__Transcribed page contents__:
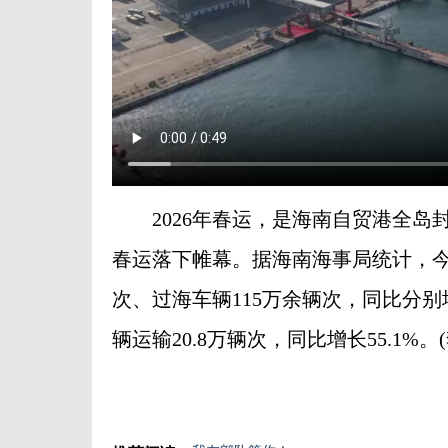
2026年春运，是海南自贸港全岛封关
春运落下帷幕。据海南海事局统计，今年
次、过海车辆115万余辆次，同比分别增
辆运输20.8万辆次，同比增长55.1%。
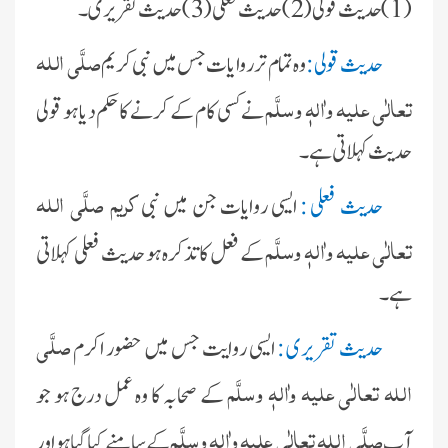
(1) حدیث قولی(2) حدیث فعلی(3) حدیث تقریری ۔
صلَّی اللہ
حدیث قولی :
وہ تمام تر روایات جس میں نبی کریم
تعالٰی علیہ واٰلہٖ وسلَّم
نے کسی کام کے کرنے کا حکم دیا ہو قولی
حدیث کہلاتی ہے۔
کریم صلَّی اللہ
حدیث فعلی :
ایسی روایات جن میں نبی
تعالٰی علیہ واٰلہٖ وسلَّم
کے فعل کا تذکرہ ہو حدیث فعلی کہلاتی
ہے۔
صلَّی
حدیث تقریری
:
ایسی روایت جس میں حضور اکرم
اللہ تعالٰی علیہ واٰلہٖ وسلَّم
کے صحابہ کا وہ عمل درج ہو جو
صلَّی اللہ تعالٰی علیہ واٰلہٖ وسلَّم
آپ
کے سامنے کیا گیا ہو اور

__Task requirements__:
The answer should hold the lines from the one containing "ایسی روایات جن میں نبی" through the end of the entries above, set down exactly, with both ends included.

__Solution for this problem__:
ایسی روایات جن میں نبی
تعالٰی علیہ واٰلہٖ وسلَّم
کے فعل کا تذکرہ ہو حدیث فعلی کہلاتی
ہے۔
صلَّی
حدیث تقریری
:
ایسی روایت جس میں حضور اکرم
اللہ تعالٰی علیہ واٰلہٖ وسلَّم
کے صحابہ کا وہ عمل درج ہو جو
صلَّی اللہ تعالٰی علیہ واٰلہٖ وسلَّم
آپ
کے سامنے کیا گیا ہو اور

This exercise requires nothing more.